Congress should not authorize or fund a nuclear-tipped, lower-yield sea-launched cruise missile or save a megaton-class gravity bomb, the White House said again Tuesday.

The message was part of a statement of administration policy about the Senate’s version of the fiscal year 2023 National Defense Authorization Act (NDAA), which like the version of the annual military policy bill the House passed in July would permit the National Nuclear Security Administration (NNSA) and the Department of Defense to work on both weapons.

The Senate planned to vote on its version of the NDAA in November, after the midterm elections Nov. 8. After that, the two chambers will have to craft a compromise bill in a closed-door, bicameral conference committee.

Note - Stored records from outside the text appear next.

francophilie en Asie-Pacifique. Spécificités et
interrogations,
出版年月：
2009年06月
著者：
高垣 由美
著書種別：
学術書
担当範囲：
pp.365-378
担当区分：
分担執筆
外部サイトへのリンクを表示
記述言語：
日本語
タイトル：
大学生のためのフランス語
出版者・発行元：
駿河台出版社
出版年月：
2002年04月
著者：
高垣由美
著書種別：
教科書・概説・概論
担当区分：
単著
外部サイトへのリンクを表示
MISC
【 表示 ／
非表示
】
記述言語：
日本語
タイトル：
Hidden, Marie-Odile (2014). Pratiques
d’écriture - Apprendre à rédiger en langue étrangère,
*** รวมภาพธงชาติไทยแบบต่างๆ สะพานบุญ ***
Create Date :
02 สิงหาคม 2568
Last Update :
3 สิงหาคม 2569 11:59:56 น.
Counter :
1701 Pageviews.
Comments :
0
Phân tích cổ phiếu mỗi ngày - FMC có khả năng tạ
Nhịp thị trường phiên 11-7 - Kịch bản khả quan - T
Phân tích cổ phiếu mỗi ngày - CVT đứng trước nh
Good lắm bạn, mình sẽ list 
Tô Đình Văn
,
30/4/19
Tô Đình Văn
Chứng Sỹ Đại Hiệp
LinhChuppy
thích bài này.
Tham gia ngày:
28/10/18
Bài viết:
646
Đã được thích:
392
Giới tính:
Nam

Authorization bills set policy and spending limits for appropriations bills, which actually provide funds to agencies.

“The Administration looks forward to working with Congress to address its concerns” about the Senate NDAA, the White House wrote in Tuesday’s statement.

Still, the “Administration strongly opposes continued funding for the nuclear sealaunched cruise missile (SLCM-N) and its associated warhead,” reads the White House’s statement of administration policy. “The President’s Nuclear Posture Review concluded that the SLCM-N, which would not be delivered before the 2030s, is unnecessary and potentially detrimental to other priorities.”

The military does not need the sea-launched cruise missile because it already has the W76-2 low-yield, submarine-launched nuclear ballistic missile and will soon have F-35A aircraft to carry the B61-12 gravity bombs the NNSA is assembling now, the administration said in the statement.

As for the gravity bomb, the “Administration opposes any limitation or delay to the retirement of the B83-1 because of its diminishing utility in the current security environment.”

The Biden nuclear posture review, which as of Tuesday that had not been released in unclassified form, wanted to cancel development of the cruise and dismantle the B83 gravity bomb. The Trump administration called for the missile in its own nuclear posture review in 2018. The Trump review also reversed the Barack Obama administration’s decision to retire B83.

The cruise missile will use a version of the W80-4 warhead planned for the next-generation air-launched cruise missile, the Long Range Standoff weapon. The NNSA planned to produce the first proof-of-concept W80-4 in 2027 and put the warhead into mass production after that.

Most defense funding bills produced in Congress this year have included both the cruise missile and B83. A House-passed appropriations bill had no funding for the missile but that would not necessarily prevent the NNSA and the Navy from using prior appropriations to continue work on the weapon they have already started.